How many lines of the data contain the word "OFFICIAL"? Give only that number.
---- Source data
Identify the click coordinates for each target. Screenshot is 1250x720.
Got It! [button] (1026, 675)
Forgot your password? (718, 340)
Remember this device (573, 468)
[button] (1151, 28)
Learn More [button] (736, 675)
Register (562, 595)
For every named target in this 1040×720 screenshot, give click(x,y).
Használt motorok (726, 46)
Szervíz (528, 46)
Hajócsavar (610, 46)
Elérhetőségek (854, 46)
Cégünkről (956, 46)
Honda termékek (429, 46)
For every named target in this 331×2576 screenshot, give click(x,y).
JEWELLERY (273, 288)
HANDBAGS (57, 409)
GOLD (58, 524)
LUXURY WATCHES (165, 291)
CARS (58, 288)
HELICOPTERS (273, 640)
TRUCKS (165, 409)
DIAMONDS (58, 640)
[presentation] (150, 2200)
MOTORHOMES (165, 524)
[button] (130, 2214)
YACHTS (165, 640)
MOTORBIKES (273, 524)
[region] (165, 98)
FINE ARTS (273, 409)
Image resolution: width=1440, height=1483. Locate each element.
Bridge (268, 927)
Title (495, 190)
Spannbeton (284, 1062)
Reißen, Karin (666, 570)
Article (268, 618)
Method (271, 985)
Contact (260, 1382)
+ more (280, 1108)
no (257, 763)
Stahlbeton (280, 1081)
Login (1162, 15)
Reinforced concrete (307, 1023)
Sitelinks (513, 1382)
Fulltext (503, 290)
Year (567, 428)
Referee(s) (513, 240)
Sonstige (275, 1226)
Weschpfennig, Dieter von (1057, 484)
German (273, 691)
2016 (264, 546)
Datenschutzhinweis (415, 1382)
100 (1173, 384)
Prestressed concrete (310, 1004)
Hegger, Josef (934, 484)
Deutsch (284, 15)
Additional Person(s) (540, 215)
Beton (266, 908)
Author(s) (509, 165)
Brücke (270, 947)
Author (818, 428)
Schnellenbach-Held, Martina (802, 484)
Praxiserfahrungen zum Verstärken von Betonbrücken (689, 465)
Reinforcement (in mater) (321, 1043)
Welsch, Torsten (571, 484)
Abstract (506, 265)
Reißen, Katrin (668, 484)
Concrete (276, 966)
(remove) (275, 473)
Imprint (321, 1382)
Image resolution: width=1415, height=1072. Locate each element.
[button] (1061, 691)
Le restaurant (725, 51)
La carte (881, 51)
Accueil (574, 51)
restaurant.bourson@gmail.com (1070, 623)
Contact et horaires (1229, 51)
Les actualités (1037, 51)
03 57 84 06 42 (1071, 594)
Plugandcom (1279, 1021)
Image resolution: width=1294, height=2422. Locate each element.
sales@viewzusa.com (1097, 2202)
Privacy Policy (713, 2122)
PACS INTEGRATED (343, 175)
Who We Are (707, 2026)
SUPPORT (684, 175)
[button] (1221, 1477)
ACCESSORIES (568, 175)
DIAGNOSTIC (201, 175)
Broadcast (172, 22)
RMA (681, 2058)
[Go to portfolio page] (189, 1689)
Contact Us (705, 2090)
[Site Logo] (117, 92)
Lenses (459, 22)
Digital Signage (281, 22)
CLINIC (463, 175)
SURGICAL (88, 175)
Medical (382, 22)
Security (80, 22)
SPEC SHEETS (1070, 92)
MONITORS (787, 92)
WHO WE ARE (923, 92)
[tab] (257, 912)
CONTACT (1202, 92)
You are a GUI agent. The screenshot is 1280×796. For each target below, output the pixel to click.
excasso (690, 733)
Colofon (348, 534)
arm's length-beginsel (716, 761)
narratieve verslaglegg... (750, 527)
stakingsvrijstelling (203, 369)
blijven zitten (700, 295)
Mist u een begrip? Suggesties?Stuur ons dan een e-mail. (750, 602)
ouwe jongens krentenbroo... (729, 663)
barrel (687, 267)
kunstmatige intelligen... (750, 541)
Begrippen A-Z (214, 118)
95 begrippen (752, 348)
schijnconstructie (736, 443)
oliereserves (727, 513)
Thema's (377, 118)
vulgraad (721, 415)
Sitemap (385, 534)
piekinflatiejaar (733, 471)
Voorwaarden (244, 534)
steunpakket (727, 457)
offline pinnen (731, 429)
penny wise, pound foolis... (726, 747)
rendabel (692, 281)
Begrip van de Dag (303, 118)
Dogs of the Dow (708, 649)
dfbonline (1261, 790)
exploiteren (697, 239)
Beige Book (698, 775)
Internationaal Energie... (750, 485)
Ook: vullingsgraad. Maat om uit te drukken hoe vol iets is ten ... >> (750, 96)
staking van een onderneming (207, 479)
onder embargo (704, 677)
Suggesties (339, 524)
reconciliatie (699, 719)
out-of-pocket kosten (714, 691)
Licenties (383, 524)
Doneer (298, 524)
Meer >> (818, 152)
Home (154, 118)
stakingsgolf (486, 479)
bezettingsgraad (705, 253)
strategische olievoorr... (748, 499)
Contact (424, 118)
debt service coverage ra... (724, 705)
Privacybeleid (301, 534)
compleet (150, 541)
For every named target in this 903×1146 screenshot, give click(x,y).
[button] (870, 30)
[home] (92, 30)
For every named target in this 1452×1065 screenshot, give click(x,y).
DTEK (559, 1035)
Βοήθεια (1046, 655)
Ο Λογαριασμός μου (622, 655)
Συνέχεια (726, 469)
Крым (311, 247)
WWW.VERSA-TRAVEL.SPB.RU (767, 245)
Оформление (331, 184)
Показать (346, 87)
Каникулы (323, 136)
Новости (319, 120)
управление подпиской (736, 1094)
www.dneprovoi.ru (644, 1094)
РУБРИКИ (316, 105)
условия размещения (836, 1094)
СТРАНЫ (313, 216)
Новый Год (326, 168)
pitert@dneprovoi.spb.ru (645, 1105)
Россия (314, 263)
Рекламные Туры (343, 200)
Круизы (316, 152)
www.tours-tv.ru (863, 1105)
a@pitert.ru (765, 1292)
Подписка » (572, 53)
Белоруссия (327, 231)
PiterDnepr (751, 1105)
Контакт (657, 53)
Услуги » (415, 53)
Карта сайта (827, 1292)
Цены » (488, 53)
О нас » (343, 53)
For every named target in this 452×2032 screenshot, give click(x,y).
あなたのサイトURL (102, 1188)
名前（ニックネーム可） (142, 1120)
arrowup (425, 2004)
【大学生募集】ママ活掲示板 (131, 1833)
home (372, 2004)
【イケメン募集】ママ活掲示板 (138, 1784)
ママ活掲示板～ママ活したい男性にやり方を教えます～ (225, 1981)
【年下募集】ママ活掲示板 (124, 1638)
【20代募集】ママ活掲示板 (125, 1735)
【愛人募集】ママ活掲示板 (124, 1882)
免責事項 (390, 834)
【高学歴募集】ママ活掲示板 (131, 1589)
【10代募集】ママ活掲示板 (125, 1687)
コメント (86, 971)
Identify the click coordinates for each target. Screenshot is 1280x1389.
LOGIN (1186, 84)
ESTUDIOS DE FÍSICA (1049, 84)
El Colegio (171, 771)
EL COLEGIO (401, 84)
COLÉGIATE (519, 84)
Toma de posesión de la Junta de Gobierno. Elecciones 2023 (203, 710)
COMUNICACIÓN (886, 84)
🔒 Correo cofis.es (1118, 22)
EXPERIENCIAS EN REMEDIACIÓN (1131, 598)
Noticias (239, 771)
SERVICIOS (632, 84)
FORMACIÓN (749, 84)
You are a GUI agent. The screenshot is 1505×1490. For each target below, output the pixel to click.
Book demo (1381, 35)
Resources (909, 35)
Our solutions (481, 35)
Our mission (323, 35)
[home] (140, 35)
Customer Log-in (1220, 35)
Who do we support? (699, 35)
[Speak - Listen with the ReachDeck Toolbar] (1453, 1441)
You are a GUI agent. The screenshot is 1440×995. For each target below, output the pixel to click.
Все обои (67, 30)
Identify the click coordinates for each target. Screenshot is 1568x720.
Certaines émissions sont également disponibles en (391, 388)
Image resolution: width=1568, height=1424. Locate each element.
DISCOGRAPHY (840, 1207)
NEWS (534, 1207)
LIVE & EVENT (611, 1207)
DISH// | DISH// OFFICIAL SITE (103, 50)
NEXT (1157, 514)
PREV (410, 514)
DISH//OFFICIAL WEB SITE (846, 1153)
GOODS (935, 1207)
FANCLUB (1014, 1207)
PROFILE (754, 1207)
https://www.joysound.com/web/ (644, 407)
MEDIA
--------
_Expected output_: 2